Discutir “pós verdade” ou “pós fato” pode parecer assustador e dá a impressão de que todo conteúdo noticioso é falso e os consumidores estão sendo constantemente enganados ou manipulados. Seria essa uma realidade ou um fato alternativo? Ciro aponta que notícias falsas são produzidas a partir da deturpação de fatos verdadeiramente ocorridos, mas que trazem uma possível carga de veracidade. Além disso, elas são bem construídas a ponto de gerar o efeito de viralização nos demais. Evidentemente, na produçãodessas notícias há pouca ou nenhuma apuração, e passa longe do interesse do gerador do conteúdofazê-lo. “Notícias falsas podem ser fabricadas intencionalmente por grupos ou partidos políticos, grupos de pressão, pessoas isoladamente e relacionam-se com notícias virtualmente verdadeiras. Quer dizer, uma falsa notícia tem que ter algum traço de credibilidade, alguma aproximação com o real, algo que faça o leitor ou o espectador considerar que pode ser verdadeira”, argumenta.
Não só as interpretações de um fato travestido de post pulverizado nas redes devem ser levadas em consideração. Pondé aponta para o impacto nas relações humanas, pois é próprio do ser humano ter uma tendência natural à paranoia, ao fanatismo político, a niilismo moral e à cacofonia nas redes.
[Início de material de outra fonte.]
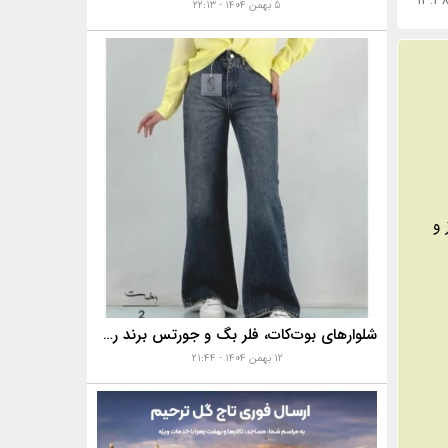
۵ بهمن ۱۴۰۴ - ۲۲:۱۳
 و
شلوارهای بوت‌کات، فلر بگ و جورتس برند رخت
۱۲ بهمن ۱۴۰۴ - ۲۱:۴۴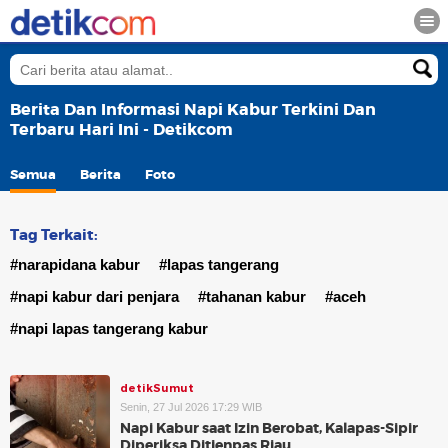
Berita Dan Informasi Napi Kabur Terkini Dan
Terbaru Hari Ini - Detikcom
Semua
Berita
Foto
Tag Terkait:
#narapidana kabur
#lapas tangerang
#napi kabur dari penjara
#tahanan kabur
#aceh
#napi lapas tangerang kabur
detikSumut
Senin, 27 Jul 2026 17:29 WIB
Napi Kabur saat Izin Berobat, Kalapas-Sipir
Diperiksa Ditjenpas Riau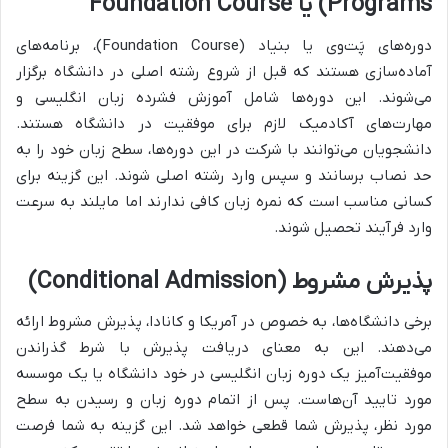
Programs) یا Foundation Course
دوره‌های پَت‌وی یا بنیاد (Foundation Course)، برنامه‌های
آماده‌سازی هستند که قبل از شروع رشته اصلی در دانشگاه برگزار
می‌شوند. این دوره‌ها شامل آموزش فشرده زبان انگلیسی و
مهارت‌های آکادمیک لازم برای موفقیت در دانشگاه هستند.
دانشجویان می‌توانند با شرکت در این دوره‌ها، سطح زبان خود را به
حد نصاب برسانند و سپس وارد رشته اصلی شوند. این گزینه برای
کسانی مناسب است که نمره زبان کافی ندارند اما مایلند به سرعت
وارد فرآیند تحصیل شوند.
پذیرش مشروط (Conditional Admission)
برخی دانشگاه‌ها، به خصوص در آمریکا و کانادا، پذیرش مشروط ارائه
می‌دهند. این به معنای دریافت پذیرش با شرط گذراندن
موفقیت‌آمیز یک دوره زبان انگلیسی در خود دانشگاه یا یک موسسه
مورد تایید آن‌هاست. پس از اتمام دوره زبان و رسیدن به سطح
مورد نظر، پذیرش شما قطعی خواهد شد. این گزینه به شما فرصت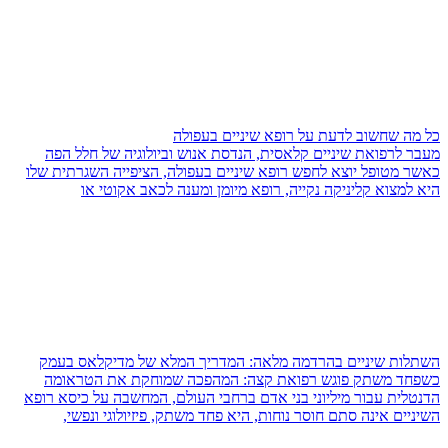
כל מה שחשוב לדעת על רופא שיניים בעפולה
מעבר לרפואת שיניים קלאסית, הנדסת אנוש וביולוגיה של חלל הפה
כאשר מטופל יוצא לחפש רופא שיניים בעפולה, הציפייה השגרתית שלו
היא למצוא קליניקה נקייה, רופא מיומן ומענה לכאב אקוטי או
השתלות שיניים בהרדמה מלאה: המדריך המלא של מדיקלאס בעמק
כשפחד משתק פוגש רפואת קצה: המהפכה שמוחקת את הטראומה
הדנטלית עבור מיליוני בני אדם ברחבי העולם, המחשבה על כיסא רופא
השיניים אינה סתם חוסר נוחות, היא פחד משתק, פיזיולוגי ונפשי,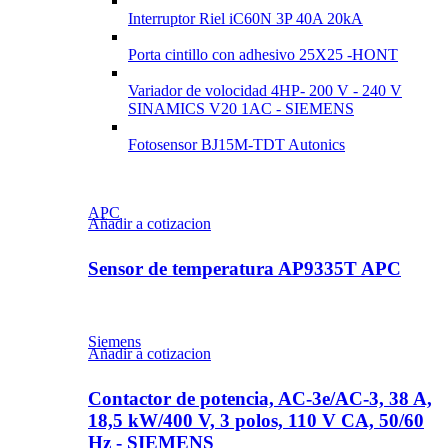
Interruptor Riel iC60N 3P 40A 20kA
Porta cintillo con adhesivo 25X25 -HONT
Variador de volocidad 4HP- 200 V - 240 V
SINAMICS V20 1AC - SIEMENS
Fotosensor BJ15M-TDT Autonics
APC
Añadir a cotizacion
Sensor de temperatura AP9335T APC
Siemens
Añadir a cotizacion
Contactor de potencia, AC-3e/AC-3, 38 A,
18,5 kW/400 V, 3 polos, 110 V CA, 50/60
Hz - SIEMENS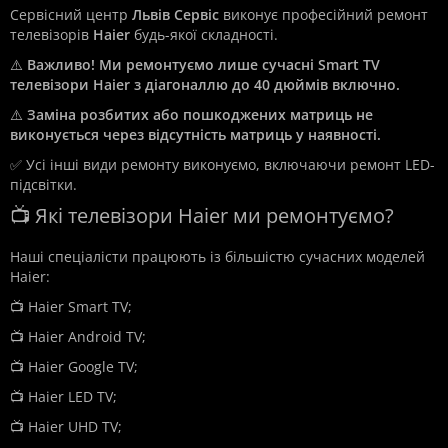
Сервісний центр
Львів Сервіс
виконує професійний ремонт
телевізорів
Haier
будь-якої складності.
⚠️
Важливо! Ми ремонтуємо лише сучасні Smart TV
телевізори Haier з діагоналлю до 40 дюймів включно.
⚠️
Заміна розбитих або пошкоджених матриць не
виконується через відсутність матриць у наявності.
✅ Усі інші види ремонту виконуємо, включаючи ремонт LED-
підсвітки.
📺 Які телевізори Haier ми ремонтуємо?
Наші спеціалісти працюють із більшістю сучасних моделей
Haier:
📺 Haier Smart TV;
📺 Haier Android TV;
📺 Haier Google TV;
📺 Haier LED TV;
📺 Haier UHD TV;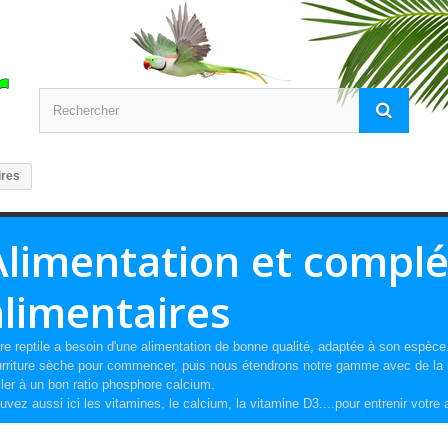
ires
Alimentation et compl
alimentaires
re reptile a besoin d'une alimentation de bonne qualité, adaptée à son espèce
rriture sèche pour commencer, puis nous étendrons notre gamme avec de la no
ller à un bon ratio phosphore calcium.
uvez aussi ici les vitamines, le calcium, la vitamine D3....pour entrenir votre 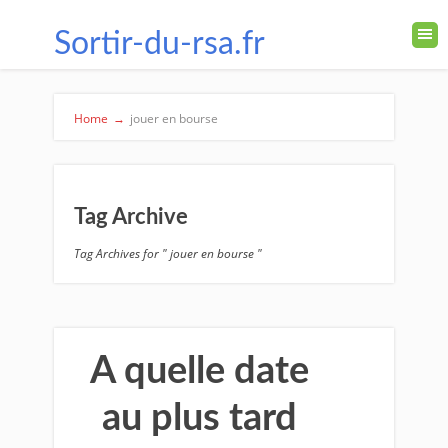
Sortir-du-rsa.fr
Home
→
jouer en bourse
Tag Archive
Tag Archives for " jouer en bourse "
A quelle date
au plus tard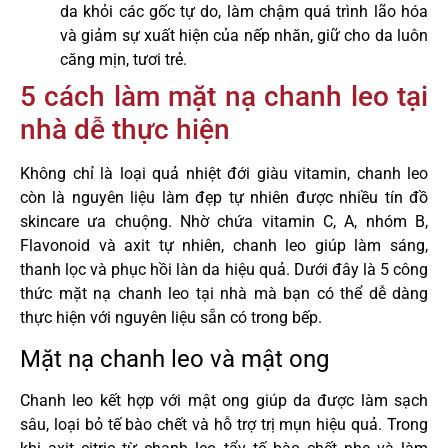
da khỏi các gốc tự do, làm chậm quá trình lão hóa
và giảm sự xuất hiện của nếp nhăn, giữ cho da luôn
căng mịn, tươi trẻ.
5 cách làm mặt nạ chanh leo tại
nhà dễ thực hiện
Không chỉ là loại quả nhiệt đới giàu vitamin, chanh leo
còn là nguyên liệu làm đẹp tự nhiên được nhiều tín đồ
skincare ưa chuộng. Nhờ chứa vitamin C, A, nhóm B,
Flavonoid và axit tự nhiên, chanh leo giúp làm sáng,
thanh lọc và phục hồi làn da hiệu quả. Dưới đây là 5 công
thức mặt nạ chanh leo tại nhà mà bạn có thể dễ dàng
thực hiện với nguyên liệu sẵn có trong bếp.
Mặt nạ chanh leo và mật ong
Chanh leo kết hợp với mật ong giúp da được làm sạch
sâu, loại bỏ tế bào chết và hỗ trợ trị mụn hiệu quả. Trong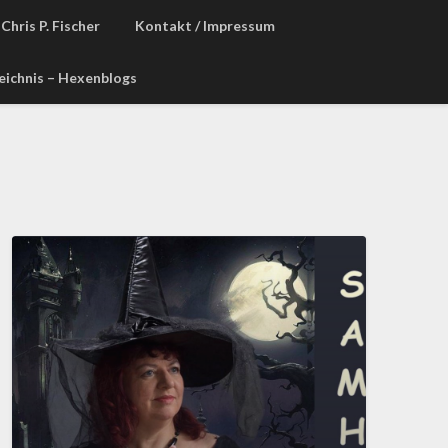
Chris P. Fischer
Kontakt / Impressum
zeichnis – Hexenblogs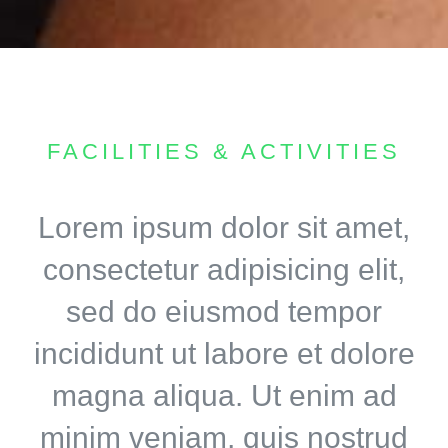
FACILITIES & ACTIVITIES
Lorem ipsum dolor sit amet,
consectetur adipisicing elit,
sed do eiusmod tempor
incididunt ut labore et dolore
magna aliqua. Ut enim ad
minim veniam, quis nostrud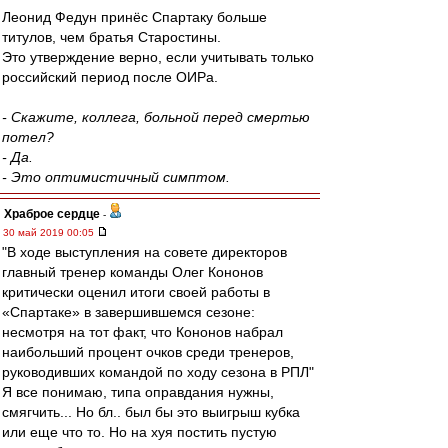
Леонид Федун принёс Спартаку больше
титулов, чем братья Старостины.
Это утверждение верно, если учитывать только
российский период после ОИРа.
- Скажите, коллега, больной перед смертью
потел?
- Да.
- Это оптимистичный симптом.
Храброе сердце
-
30 май 2019 00:05
"В ходе выступления на совете директоров
главный тренер команды Олег Кононов
критически оценил итоги своей работы в
«Спартаке» в завершившемся сезоне:
несмотря на тот факт, что Кононов набрал
наибольший процент очков среди тренеров,
руководивших командой по ходу сезона в РПЛ"
Я все понимаю, типа оправдания нужны,
смягчить... Но бл.. был бы это выигрыш кубка
или еще что то. Но на хуя постить пустую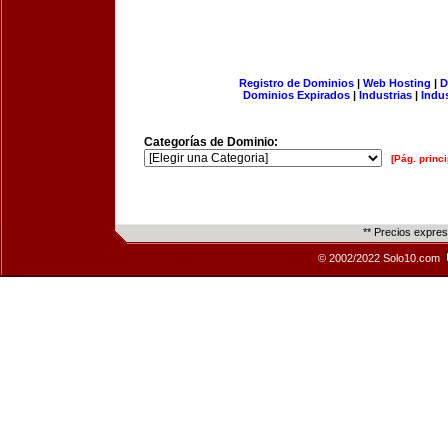
Registro de Dominios
|
Web Hosting
|
D
Dominios Expirados
|
Industrias
|
Indu
Categorías de Dominio:
[Pág. princi
** Precios expre
© 2002/2022 Solo10.com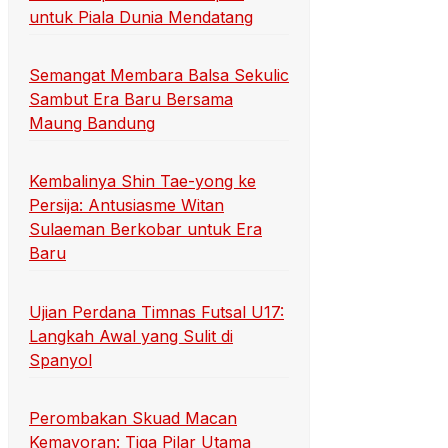
untuk Piala Dunia Mendatang
Semangat Membara Balsa Sekulic
Sambut Era Baru Bersama
Maung Bandung
Kembalinya Shin Tae-yong ke
Persija: Antusiasme Witan
Sulaeman Berkobar untuk Era
Baru
Ujian Perdana Timnas Futsal U17:
Langkah Awal yang Sulit di
Spanyol
Perombakan Skuad Macan
Kemayoran: Tiga Pilar Utama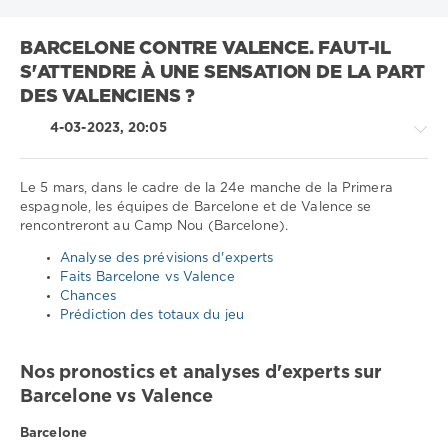
BARCELONE CONTRE VALENCE. FAUT-IL
S'ATTENDRE À UNE SENSATION DE LA PART
DES VALENCIENS ?
4-03-2023, 20:05
Le 5 mars, dans le cadre de la 24e manche de la Primera
espagnole, les équipes de Barcelone et de Valence se
rencontreront au Camp Nou (Barcelone).
Sport
conseils
Analyse des prévisions d'experts
/
Faits Barcelone vs Valence
Pronostics
Chances
de
Prédiction des totaux du jeu
football
Télécharger
Nos pronostics et analyses d'experts sur
1xbet
Barcelone vs Valence
808
0
Barcelone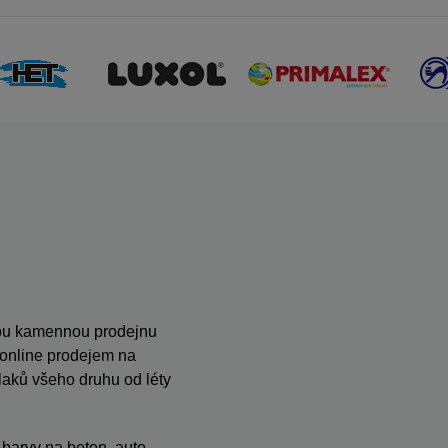
anou kamennou prodejnu
s online prodejem na
ků všeho druhu od léty
, barvy na beton, auto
Concordando com Sakamoto, Ciro afirma que as pessoas têm facilidade em acreditar em redes de televisão, em políticos “até então honestos”, em versões oficiais, se forem fatos que se acomodam em suas próprias posições políticas e ideológicas. “Algumas mentiras são boas de se ouvir, as pessoas acreditam, mesmo que elas sejam falsas”, admite. “Ninguém assiste a um telejornal para ouvir fatos que destoem de seu próprio posicionamento. No entanto, quando a própria rede monopolista de televisão muda sua estratégia e passa a criticar o candidato ou o político que até então valorizava, as pessoas refazem seus pontos de vista e acompanham o posicionamento da rede. Elas não mudam de opinião, elas atualizam a mesma posição política visto que uma importante instituição – em quem confiam – fez o mesmo”, salienta.
Engrenagem
Olhar para o futuro e para o jornalismo com olhos de esperança, não basta. É preciso também que os consumidores de notícias se façam indivíduos questionadores e críticos, para que as notícias falaciosas não encontrem mais razão de existir. Pondé sugere que a pós verdade pode ser neutralizada pela mídia se o tema for lançado para debate aberto. “Ainda que não resolva o problema, é preciso oferecer fontes mais claras, investir em pesquisa e pressionar os provedores das redes no sentido de assumir que veiculam mentiras”, propõe. Sakamoto acredita que a chave para essa mudança seria uma reforma na base educacional a longo prazo. Segundo o jornalista, temos duas possibilidades: a boa seria a conexão global permitida pela internet, possibilitando que o debate seja muito mais amplo e que, através dessas conexões, as pessoas fujam daquilo que é imposto pelos veículos manipuladores. A partir dessa interação, seria possível enxergar o problema e buscar soluções para resolvê-lo. Nisto, o jornalismo faz-se um agente fundamental no incentivo à análise de informações que nasce desses contatos, um facilitador de a conexões de pontos, e um impulsionador de filtragem informações de qualidade. A possibilidade ruim? A falta de preparação para colocar o supracitado em prática.